The New Old Efficiency Theories of Causation and Liability
Richard W. Wright
Illinois Institute of Technology - Chicago-Kent College of Law
October 9, 2015
Journal of Tort Law, Forthcoming
For the last forty years, efficiency theorists have attempted to demonstrate that tort liability in general and negligence liability in particular can best/only be explained by the hypothesis that judges are trying to maximize aggregate social welfare. Thirty years ago I published a pair of articles criticizing these attempts, noting especially the efficiency theorists' inability to explain and justify the factual causation requirement in tort law. Nevertheless, the efficiency theorists have continued to make the same arguments. In this paper, I canvass the old arguments and their current restatements, including the attempts by some of the leading theorists to equate ex post analysis of actual causation with ex ante analysis of negligent conduct and attempts by others to explain the actual negligence liability rules.

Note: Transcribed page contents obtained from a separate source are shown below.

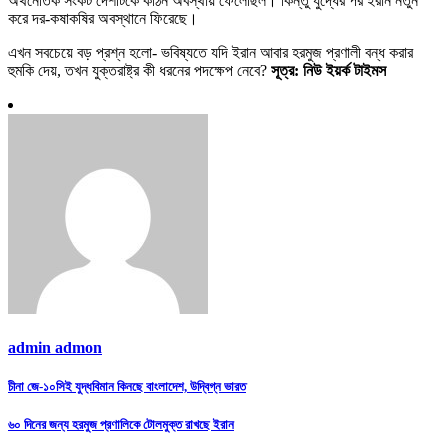
অর্থনৈতিক সংকট দেশটিকে কঠিন অবস্থায় ফেলেছিল। কিন্তু যুদ্ধের পর ইরান নতুন
করে দর-কষাকষির অবস্থানে ফিরেছে।
এখন সবচেয়ে বড় প্রশ্ন হলো- ভবিষ্যতে যদি ইরান আবার হরমুজ প্রণালী বন্ধ করার
হুমকি দেয়, তখন যুক্তরাষ্ট্র কী ধরনের পদক্ষেপ নেবে?
সূত্র: নিউ ইয়র্ক টাইমস
admin admon
Post
চীনা জে-১০সিই যুদ্ধবিমান কিনছে বাংলাদেশ, উদ্বিগ্ন ভারত
navigation
৬০ দিনের জন্য হরমুজ প্রণালিকে টোলমুক্ত রাখছে ইরান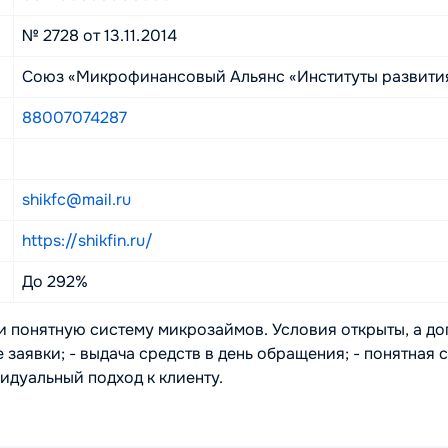
№ 2728 от 13.11.2014
Союз «Микрофинансовый Альянс «Институты развития
88007074287
shikfc@mail.ru
https://shikfin.ru/
До 292%
 понятную систему микрозаймов. Условия открыты, а до
аявки; - выдача средств в день обращения; - понятная с
идуальный подход к клиенту.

None of the rules proposed by the efficiency theorists is consistent with the practice of the courts, and none of them would promote efficient deterrence. Worse yet, the least descriptively plausible negligence liability rule proposed by the efficiency theorists is the one likely to be the least inefficient in actual practice, while the one assumed by most efficiency theorists will be the most inefficient. The fundamental problem with the efficiency theories is that they assume that the focus of law should be and is on the maximization of aggregate social welfare, rather than justice -- the promotion of everyone's equal external freedom in their interactions with others.